When not hibernating, his reptiles ate a total of between five and six tons of fish a week. Old Oklawaha, which according to Joe's own pamphlet reached the thoroughly impossible age of more than 800 years, was his oldest alligator. His type ate a hundred pounds of fish each feeding.

Sadie recalled the only dangerous accident at the farm was when her pet otter escaped and bit her. Of course, she had been bitten by snakes and nipped by gators several times. Then, there was the terrible incident when a guide lost his arm while sticking his head in a gator's mouth and sightseers pulled him free.

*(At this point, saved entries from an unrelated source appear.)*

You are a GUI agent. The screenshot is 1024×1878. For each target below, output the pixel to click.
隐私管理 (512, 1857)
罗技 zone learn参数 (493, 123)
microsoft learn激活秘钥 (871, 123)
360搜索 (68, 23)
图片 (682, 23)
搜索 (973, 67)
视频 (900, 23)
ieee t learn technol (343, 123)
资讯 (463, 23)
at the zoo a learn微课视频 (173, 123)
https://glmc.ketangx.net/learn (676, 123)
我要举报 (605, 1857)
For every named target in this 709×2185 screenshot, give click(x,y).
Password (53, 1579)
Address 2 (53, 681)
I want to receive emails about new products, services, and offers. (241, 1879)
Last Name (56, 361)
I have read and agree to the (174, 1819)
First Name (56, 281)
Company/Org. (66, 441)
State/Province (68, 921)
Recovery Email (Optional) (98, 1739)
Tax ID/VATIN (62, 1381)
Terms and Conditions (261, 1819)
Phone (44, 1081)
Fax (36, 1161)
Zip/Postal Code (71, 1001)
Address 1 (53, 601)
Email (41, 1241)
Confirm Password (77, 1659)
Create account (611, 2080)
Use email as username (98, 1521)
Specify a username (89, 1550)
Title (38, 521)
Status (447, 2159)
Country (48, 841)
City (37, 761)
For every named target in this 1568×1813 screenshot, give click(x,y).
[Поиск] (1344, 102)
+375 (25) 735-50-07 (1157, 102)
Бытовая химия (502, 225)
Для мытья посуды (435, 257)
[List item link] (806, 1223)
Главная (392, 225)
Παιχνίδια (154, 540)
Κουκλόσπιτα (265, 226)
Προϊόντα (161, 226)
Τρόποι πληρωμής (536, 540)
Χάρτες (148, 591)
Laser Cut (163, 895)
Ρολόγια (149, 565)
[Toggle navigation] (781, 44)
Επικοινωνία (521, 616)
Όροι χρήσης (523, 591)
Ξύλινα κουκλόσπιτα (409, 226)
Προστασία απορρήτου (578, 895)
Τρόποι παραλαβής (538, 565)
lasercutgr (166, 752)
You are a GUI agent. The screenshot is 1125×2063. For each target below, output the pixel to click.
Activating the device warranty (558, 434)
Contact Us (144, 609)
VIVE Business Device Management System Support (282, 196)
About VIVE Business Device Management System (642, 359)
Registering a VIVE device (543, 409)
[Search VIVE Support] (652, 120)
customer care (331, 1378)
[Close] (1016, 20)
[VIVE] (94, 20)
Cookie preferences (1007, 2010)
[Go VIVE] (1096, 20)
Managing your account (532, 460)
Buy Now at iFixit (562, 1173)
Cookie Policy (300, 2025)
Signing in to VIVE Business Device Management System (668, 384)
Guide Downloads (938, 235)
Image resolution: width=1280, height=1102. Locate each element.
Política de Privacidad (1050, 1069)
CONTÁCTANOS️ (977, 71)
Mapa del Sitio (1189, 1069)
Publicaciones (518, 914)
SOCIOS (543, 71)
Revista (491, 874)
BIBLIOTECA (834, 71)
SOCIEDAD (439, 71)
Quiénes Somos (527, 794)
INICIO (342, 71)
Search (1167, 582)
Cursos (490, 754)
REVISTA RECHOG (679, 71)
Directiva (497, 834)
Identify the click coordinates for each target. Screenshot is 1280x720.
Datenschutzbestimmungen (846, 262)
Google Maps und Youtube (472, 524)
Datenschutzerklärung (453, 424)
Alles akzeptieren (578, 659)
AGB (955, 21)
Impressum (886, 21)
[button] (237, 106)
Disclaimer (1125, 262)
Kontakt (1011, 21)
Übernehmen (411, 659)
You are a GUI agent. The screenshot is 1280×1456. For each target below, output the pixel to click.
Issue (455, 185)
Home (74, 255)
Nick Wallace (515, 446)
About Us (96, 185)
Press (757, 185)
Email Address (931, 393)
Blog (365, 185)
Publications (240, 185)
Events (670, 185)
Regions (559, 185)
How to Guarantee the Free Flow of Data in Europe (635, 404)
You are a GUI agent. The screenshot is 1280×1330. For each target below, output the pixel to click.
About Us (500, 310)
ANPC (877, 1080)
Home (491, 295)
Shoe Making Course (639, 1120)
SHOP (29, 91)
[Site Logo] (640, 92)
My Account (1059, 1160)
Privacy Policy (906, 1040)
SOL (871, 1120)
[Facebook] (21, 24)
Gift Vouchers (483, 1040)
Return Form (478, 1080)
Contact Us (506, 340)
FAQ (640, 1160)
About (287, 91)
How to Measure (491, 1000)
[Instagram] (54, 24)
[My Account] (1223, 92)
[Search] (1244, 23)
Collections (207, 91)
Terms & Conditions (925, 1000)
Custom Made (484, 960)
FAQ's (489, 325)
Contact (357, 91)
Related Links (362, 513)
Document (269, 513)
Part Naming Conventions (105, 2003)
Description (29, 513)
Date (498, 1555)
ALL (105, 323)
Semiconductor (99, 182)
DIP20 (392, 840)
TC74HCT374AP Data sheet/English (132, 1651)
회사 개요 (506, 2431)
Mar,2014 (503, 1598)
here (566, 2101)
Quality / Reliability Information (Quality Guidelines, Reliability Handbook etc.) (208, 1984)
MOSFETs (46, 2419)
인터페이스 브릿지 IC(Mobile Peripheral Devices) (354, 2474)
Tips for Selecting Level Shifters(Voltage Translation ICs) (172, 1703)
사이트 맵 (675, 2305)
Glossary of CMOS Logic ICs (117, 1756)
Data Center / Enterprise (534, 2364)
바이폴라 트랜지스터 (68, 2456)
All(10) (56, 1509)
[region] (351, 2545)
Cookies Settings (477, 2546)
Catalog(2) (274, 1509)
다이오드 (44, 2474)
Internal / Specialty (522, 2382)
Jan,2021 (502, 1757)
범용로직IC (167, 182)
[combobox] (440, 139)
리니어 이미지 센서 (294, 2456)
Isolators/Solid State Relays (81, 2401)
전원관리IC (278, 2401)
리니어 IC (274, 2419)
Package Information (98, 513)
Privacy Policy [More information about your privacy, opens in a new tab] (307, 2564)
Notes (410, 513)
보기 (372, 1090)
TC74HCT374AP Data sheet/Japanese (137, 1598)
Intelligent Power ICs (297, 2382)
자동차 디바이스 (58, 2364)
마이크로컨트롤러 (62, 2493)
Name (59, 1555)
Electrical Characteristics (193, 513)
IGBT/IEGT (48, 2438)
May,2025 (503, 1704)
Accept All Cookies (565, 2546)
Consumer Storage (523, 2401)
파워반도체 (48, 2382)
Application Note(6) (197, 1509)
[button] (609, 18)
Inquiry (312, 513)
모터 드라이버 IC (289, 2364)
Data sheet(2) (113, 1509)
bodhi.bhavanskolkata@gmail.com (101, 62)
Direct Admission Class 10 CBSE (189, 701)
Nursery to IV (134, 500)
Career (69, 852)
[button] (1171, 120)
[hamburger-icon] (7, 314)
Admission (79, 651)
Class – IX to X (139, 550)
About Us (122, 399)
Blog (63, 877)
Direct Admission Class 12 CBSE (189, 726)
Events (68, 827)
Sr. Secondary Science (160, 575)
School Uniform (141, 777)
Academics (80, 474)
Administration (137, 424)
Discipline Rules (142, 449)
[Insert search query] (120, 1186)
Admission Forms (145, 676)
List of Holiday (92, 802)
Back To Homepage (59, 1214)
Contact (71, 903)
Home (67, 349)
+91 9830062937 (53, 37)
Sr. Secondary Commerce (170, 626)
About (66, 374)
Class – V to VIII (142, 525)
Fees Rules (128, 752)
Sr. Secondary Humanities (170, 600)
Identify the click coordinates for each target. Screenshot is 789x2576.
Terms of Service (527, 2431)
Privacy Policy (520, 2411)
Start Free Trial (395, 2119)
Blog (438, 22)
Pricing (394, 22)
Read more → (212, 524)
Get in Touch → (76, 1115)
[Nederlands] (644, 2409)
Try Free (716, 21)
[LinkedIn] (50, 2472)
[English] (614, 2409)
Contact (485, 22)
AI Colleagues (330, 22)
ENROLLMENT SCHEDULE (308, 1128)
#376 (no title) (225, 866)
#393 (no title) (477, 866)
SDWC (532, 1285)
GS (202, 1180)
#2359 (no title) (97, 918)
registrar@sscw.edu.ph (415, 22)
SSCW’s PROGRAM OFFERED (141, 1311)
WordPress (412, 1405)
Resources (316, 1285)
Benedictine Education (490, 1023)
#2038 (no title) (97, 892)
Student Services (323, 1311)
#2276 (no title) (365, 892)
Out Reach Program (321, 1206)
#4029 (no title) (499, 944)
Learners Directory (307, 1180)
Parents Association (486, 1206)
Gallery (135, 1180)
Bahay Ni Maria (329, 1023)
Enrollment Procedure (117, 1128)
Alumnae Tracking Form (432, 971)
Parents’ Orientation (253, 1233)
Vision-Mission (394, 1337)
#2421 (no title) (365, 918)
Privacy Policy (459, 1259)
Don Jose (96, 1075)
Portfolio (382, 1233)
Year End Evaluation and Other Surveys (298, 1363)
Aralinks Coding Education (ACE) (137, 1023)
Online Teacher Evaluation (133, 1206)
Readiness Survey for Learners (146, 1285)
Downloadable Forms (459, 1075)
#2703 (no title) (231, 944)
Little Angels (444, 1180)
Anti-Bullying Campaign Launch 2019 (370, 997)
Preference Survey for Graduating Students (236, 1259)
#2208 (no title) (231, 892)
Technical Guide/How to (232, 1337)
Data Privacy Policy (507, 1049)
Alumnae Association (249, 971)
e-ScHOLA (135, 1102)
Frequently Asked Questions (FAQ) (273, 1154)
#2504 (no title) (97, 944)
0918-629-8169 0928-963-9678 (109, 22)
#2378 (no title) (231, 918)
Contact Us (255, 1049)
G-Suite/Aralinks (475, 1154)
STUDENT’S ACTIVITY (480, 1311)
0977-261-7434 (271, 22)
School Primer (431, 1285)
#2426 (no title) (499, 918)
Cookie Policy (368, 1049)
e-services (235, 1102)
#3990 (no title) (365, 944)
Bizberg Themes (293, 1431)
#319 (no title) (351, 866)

Alligator Joe died in 1926 at age 53. He is buried at Evergreen Cemetery with guess what marking his grave?


    Photo by Louise Stanton Warren

His headstone reads:                       

Hubert Ian Campbell
Born in Berhampur, India
June 10, 1872
Died in Jacksonville, Fla.
March 10, 1926
Beloved by All

Sadie, his wife, is buried beside him. 



1 comment:

  1. The alligator riding was risky, to say the least. But it also puts me in mind of an old song you may remember:

    She sailed away, on a bright and sunny day,
    On the back of a crocodile.
    "You see," said she,"he's as tame as he can be.
    I'll float him down the Nile."
    The croc winked his eye, as she waved them all goodbye,
    Wearing a happy grin.
    At the end of the ride, the lady was inside,
    And the smile was on the crocodile.

    If you're in for some amusing reading, you might try Alligators in B-Flat, by Jeff Klinkenberg.